1. Interdependence, even within the USA
I agree with concerns about global warming, but the media is indeed not looking into how we might respond to this in adequate depth. There needs to be a higher level of discussion about how this should be dealt with. There are some alarming errors getting into the planning. When these are fully understood, it will be quite embarrassing where actions are based on such misinfomation.
Switching from gasoline to electric methods of propelling cars has a benefit of reducing USA dependence on foreign oil. Emissions are quite another matter. First, the "Zero emission" claim is offensive. No person should be allowed to graduate from high school who believes this nonsense. It had some historical validity when the "zero" meant that there were no local emissions, but even then it just meant someone else got to deal with them, and maybe if diluted it was ok. But now that we know CO2 to be a problem, the "zero emission" claim is idiotic beyond belief.
As far as CO2 goes, the only possible redemption for electric cars is if they use a lot less energy. Tesla has a very low frontal area so it works ok in that regard. However, the high performance is not without cost. Sure they get some of their energy back with regenerative braking. (But try to find out what the battery charging and discharging efficiency is.) Correction, the original little Tesla had that low frontal area - - not so low with the recent big one. Fisker Karma is worse yet, having no redeeming efficiency in its vehicle form.
Now to address the never ending claims that somehow coal will not be the fuel source used to respond to additional load of each EV. Even if we in California switch to more natural gas, the effect of using that natural gas, under basic economic rules, would be to increase the market price of natural gas. The rest of the USA will have none of that, so they will buy less of that natural gas, and of course, they will buy and use more coal. Thus, the intended accomplishment in California is a myth. Every electric vehicle will result in added use of coal somewhere until all coal power plants are salvaged.
The problem is that there is no real way to change this without greatly penalizing coal. That might happen with "cap and trade" or simpler taxation; if and when it does the marginal (response to incremental increase in use) fuel will shift to natural gas. Watch out for the price of natural gas under that scenario.

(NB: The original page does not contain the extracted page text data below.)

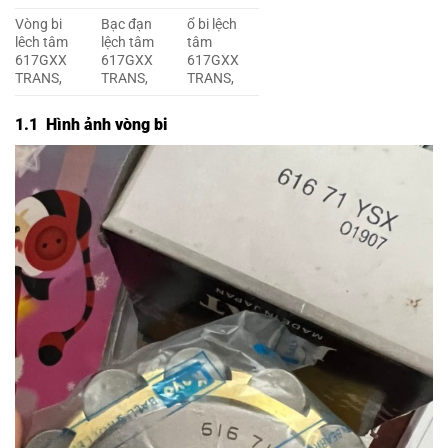
Vòng bi
Bạc đạn
ổ bi lệch
lêch tâm
lệch tâm
tâm
617GXX
617GXX
617GXX
TRANS,
TRANS,
TRANS,
1.1 Hình ảnh vòng bi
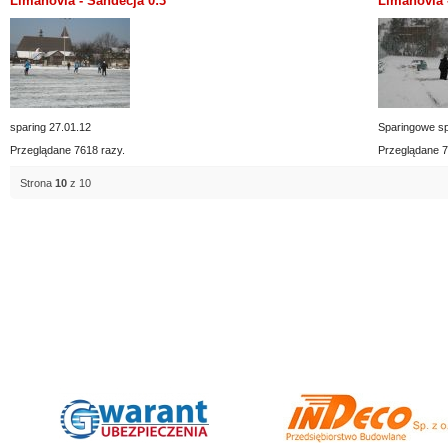
Limanovia - Sandecja 0:3
Limanovia -
sparing 27.01.12
Sparingowe sp
Przeglądane 7618 razy.
Przeglądane 7
Strona
10
z 10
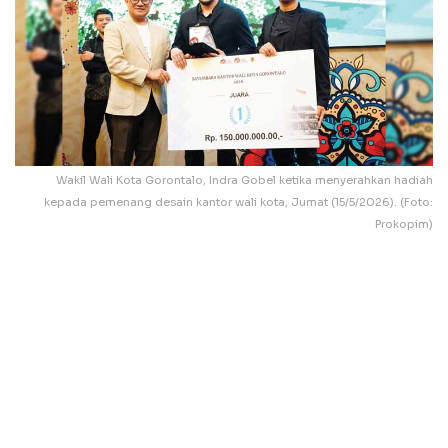
Wakil Wali Kota Gorontalo, Indra Gobel ketika menyerahkan hadiah
kepada pemenang desain kantor wali kota, Jumat (15/5/2026). (Foto:
Prokopim)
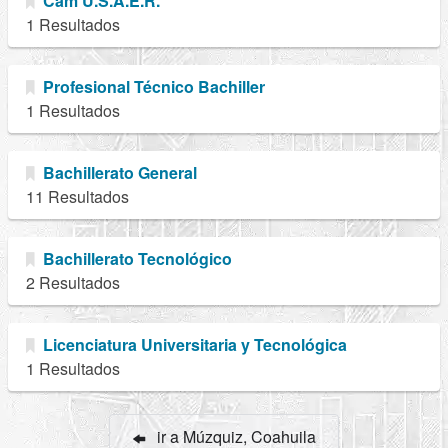
Cam U.S.A.E.R.
1 Resultados
Profesional Técnico Bachiller
1 Resultados
Bachillerato General
11 Resultados
Bachillerato Tecnológico
2 Resultados
Licenciatura Universitaria y Tecnológica
1 Resultados
ir a Múzquiz, Coahuila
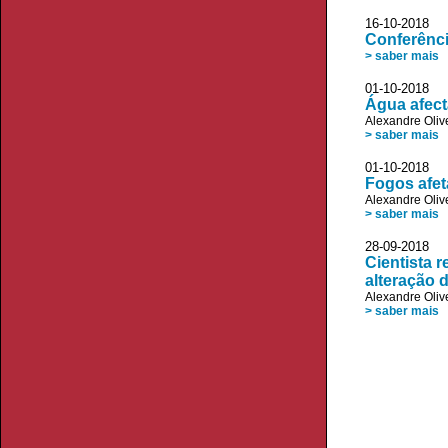
16-10-2018 
Conferênci
> saber mais
01-10-2018 
Água afect
Alexandre Oliv
> saber mais
01-10-2018 
Fogos afet
Alexandre Oliv
> saber mais
28-09-2018
Cientista 
alteração 
Alexandre Oliv
> saber mais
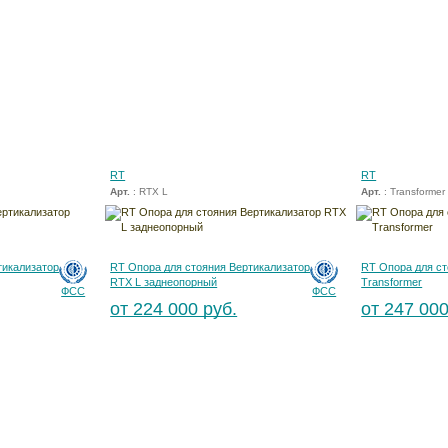
RT
RT
Арт.
: RTX L
Арт.
: Transformer
тикализатор
RT Опора для стояния Вертикализатор
RT Опора для ст
RTX L заднеопорный
Transformer
ФСС
ФСС
от 224 000 руб.
от 247 000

Now look at the NRDC-EPRI study (widely quoted as proof that plug-ins are great) which is linked from http://www.spectrum.ieee.org/mar09/8409 (Look at comments for references to the NRDC-EPRI and further discussion.) It will become clear that for natural gas based electricity, there could be some reduction in CO2 emitted by making a Prius into a plug-in, but not a lot; but for coal which is the more probable source, the plug-in substantially degrades the production Prius and CO2 emissons increase.
Now think about a Hummer converted into a hybrid and then into a plug-in hybrid. (Yes that could happen. Look at what Andy Grove says at http://whatmatters.mckinseydigital.com/energy/an-electric-plan-for-energ... ) For those who think converting the Hummer to a hybrid Hummer will be a big efficiency gain, yes there will be some gain, but we can be assured, it will not begin to perform like the Prius. Now make that Hummer hybrid into a plug-in and see what will happen. By comparison with the Prius plug-in we should expect the plug-in Hummer to be worse than the hybrid Hummer for coal based electric power; probably the CO2 will be worse than the original gasoline guzzler Hummer. For natural gas based electric power some time in the future there will be a slight gain in CO2 as a result of making conventional cars into plug-ins.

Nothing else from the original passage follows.